● Input data

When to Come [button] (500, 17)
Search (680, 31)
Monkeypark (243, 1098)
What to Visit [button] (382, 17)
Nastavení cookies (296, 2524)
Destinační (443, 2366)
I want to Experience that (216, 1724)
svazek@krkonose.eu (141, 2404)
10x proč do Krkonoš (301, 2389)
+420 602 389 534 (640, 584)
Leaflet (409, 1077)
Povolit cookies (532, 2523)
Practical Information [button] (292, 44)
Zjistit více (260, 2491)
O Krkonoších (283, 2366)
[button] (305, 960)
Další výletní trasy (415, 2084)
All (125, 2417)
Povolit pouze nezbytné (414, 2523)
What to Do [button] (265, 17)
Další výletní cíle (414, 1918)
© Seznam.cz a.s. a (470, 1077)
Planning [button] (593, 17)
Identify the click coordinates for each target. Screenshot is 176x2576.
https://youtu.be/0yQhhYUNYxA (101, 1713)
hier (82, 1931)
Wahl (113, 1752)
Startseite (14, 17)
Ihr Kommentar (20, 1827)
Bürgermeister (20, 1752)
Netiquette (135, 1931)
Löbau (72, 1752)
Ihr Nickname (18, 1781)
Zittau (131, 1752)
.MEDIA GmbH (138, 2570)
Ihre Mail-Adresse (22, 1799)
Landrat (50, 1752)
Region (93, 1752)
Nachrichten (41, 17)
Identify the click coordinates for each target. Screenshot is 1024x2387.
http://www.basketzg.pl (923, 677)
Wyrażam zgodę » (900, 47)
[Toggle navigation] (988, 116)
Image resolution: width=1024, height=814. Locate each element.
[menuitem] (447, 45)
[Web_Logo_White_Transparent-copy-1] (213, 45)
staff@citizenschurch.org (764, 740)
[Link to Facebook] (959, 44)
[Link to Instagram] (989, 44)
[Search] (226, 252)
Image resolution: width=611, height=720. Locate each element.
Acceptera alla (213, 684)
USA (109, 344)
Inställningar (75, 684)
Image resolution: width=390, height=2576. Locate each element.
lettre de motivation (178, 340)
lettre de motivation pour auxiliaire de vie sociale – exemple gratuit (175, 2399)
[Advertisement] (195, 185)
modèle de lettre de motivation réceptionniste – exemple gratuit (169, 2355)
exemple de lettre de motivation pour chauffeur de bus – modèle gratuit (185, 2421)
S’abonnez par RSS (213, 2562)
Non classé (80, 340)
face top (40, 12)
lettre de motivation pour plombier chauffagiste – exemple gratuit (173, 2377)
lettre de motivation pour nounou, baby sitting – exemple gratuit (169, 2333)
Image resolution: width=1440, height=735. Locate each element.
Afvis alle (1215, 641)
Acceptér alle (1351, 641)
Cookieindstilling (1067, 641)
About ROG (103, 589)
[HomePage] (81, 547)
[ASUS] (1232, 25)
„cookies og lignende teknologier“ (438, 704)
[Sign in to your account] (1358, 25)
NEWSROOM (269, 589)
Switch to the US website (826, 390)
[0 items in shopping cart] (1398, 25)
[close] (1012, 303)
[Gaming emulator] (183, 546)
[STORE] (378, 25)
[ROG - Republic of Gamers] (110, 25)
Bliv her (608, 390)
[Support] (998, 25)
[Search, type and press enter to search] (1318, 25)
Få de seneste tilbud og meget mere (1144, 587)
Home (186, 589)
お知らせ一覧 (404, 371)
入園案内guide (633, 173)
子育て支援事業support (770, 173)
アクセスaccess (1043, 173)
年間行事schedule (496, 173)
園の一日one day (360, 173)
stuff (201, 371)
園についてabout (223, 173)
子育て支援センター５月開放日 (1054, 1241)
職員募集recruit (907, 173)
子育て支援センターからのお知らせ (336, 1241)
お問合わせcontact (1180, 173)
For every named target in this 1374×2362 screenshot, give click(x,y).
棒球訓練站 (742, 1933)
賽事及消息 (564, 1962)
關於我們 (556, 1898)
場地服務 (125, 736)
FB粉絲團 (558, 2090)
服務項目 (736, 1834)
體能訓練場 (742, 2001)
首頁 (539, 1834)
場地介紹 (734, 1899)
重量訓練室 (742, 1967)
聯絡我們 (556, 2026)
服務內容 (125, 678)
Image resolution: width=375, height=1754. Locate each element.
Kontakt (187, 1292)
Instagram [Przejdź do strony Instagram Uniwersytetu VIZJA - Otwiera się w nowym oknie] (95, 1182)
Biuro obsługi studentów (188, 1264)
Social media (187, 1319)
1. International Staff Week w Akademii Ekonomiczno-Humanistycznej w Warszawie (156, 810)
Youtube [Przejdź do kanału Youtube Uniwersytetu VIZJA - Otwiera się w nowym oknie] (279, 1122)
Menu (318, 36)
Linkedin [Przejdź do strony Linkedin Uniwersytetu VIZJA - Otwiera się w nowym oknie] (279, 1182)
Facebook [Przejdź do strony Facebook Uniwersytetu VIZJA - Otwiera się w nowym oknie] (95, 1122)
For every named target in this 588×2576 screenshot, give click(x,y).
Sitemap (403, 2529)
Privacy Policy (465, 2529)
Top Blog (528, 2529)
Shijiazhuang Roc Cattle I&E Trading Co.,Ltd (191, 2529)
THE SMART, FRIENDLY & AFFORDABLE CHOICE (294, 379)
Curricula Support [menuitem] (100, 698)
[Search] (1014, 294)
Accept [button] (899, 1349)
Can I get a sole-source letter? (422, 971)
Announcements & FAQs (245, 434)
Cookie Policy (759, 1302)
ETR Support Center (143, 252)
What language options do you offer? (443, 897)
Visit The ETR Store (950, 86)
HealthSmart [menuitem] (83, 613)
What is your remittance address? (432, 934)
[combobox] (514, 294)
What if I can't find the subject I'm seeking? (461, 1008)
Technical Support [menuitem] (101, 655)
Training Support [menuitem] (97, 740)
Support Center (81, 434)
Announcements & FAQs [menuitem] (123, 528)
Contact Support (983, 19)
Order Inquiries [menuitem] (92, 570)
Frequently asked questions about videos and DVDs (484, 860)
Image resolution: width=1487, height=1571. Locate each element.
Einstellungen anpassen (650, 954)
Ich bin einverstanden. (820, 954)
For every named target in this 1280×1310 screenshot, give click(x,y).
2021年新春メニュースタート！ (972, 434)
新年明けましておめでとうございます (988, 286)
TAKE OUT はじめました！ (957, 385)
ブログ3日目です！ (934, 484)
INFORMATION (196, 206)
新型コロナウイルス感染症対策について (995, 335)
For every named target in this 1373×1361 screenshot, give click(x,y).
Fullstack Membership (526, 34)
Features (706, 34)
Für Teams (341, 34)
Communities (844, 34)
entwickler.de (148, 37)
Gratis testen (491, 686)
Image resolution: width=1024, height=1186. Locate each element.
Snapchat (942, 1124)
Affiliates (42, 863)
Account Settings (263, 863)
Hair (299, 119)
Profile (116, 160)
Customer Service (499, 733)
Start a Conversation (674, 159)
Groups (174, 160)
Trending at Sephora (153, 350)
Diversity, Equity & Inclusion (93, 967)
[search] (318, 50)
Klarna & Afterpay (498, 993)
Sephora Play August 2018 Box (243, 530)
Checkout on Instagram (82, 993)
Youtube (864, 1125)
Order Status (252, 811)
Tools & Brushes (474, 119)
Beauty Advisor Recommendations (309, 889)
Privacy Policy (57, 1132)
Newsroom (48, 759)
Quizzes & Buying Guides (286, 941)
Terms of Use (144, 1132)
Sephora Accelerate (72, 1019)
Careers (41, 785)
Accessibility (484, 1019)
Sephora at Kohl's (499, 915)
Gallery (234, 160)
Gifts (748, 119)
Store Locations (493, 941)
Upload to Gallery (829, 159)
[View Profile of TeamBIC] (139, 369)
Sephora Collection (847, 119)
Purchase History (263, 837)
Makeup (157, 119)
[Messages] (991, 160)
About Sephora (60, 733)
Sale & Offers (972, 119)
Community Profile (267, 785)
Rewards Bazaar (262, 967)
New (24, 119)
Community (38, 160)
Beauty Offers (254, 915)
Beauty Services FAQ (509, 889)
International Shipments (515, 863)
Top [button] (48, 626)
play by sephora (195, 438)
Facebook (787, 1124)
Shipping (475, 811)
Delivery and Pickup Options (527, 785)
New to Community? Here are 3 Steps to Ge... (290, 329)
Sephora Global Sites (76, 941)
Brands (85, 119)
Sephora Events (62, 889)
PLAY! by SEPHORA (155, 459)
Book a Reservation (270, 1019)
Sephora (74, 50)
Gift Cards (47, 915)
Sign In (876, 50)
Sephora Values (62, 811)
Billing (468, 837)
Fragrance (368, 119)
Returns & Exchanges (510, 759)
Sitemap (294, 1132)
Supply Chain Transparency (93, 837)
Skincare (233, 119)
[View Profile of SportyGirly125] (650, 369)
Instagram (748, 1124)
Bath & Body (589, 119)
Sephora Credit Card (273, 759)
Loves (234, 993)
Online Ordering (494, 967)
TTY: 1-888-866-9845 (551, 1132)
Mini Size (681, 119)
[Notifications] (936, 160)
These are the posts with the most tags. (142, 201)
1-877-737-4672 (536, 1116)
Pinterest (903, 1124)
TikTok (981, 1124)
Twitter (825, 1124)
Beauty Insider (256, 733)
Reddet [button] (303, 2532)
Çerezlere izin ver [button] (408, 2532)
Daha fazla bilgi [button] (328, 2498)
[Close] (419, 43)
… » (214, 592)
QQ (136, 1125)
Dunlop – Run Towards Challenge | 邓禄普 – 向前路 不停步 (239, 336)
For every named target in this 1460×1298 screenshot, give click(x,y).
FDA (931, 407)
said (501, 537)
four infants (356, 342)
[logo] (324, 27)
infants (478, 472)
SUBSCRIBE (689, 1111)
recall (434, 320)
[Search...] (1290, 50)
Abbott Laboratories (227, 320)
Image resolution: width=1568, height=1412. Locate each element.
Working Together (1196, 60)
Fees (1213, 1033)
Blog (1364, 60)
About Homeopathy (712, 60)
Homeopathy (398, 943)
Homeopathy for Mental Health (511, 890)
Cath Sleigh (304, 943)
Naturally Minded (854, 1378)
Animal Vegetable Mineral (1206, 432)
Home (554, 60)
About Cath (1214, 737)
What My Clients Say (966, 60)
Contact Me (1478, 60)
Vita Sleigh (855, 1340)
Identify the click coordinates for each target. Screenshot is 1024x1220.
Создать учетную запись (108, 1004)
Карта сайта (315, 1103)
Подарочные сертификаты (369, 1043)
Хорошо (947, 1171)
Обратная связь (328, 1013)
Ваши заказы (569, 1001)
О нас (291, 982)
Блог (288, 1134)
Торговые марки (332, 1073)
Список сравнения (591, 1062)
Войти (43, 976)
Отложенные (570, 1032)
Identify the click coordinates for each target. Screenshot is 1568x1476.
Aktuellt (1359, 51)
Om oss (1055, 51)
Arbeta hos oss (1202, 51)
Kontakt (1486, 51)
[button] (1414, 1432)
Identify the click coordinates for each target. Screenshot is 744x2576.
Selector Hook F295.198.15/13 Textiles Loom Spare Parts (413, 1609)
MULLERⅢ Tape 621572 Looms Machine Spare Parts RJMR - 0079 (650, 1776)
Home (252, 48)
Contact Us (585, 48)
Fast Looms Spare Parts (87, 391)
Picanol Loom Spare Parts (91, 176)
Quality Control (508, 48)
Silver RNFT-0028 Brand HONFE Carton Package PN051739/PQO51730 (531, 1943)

● About this exercise
Give again exactly, and only, the lines above starting at the one with "What to Do [button] (265, 17)" and ending at the one with "Image resolution: width=390, height=2576.".

● Your response
What to Do [button] (265, 17)
Další výletní cíle (414, 1918)
© Seznam.cz a.s. a (470, 1077)
Planning [button] (593, 17)
Identify the click coordinates for each target. Screenshot is 176x2576.
https://youtu.be/0yQhhYUNYxA (101, 1713)
hier (82, 1931)
Wahl (113, 1752)
Startseite (14, 17)
Ihr Kommentar (20, 1827)
Bürgermeister (20, 1752)
Netiquette (135, 1931)
Löbau (72, 1752)
Ihr Nickname (18, 1781)
Zittau (131, 1752)
.MEDIA GmbH (138, 2570)
Ihre Mail-Adresse (22, 1799)
Landrat (50, 1752)
Region (93, 1752)
Nachrichten (41, 17)
Identify the click coordinates for each target. Screenshot is 1024x2387.
http://www.basketzg.pl (923, 677)
Wyrażam zgodę » (900, 47)
[Toggle navigation] (988, 116)
Image resolution: width=1024, height=814. Locate each element.
[menuitem] (447, 45)
[Web_Logo_White_Transparent-copy-1] (213, 45)
staff@citizenschurch.org (764, 740)
[Link to Facebook] (959, 44)
[Link to Instagram] (989, 44)
[Search] (226, 252)
Image resolution: width=611, height=720. Locate each element.
Acceptera alla (213, 684)
USA (109, 344)
Inställningar (75, 684)
Image resolution: width=390, height=2576. Locate each element.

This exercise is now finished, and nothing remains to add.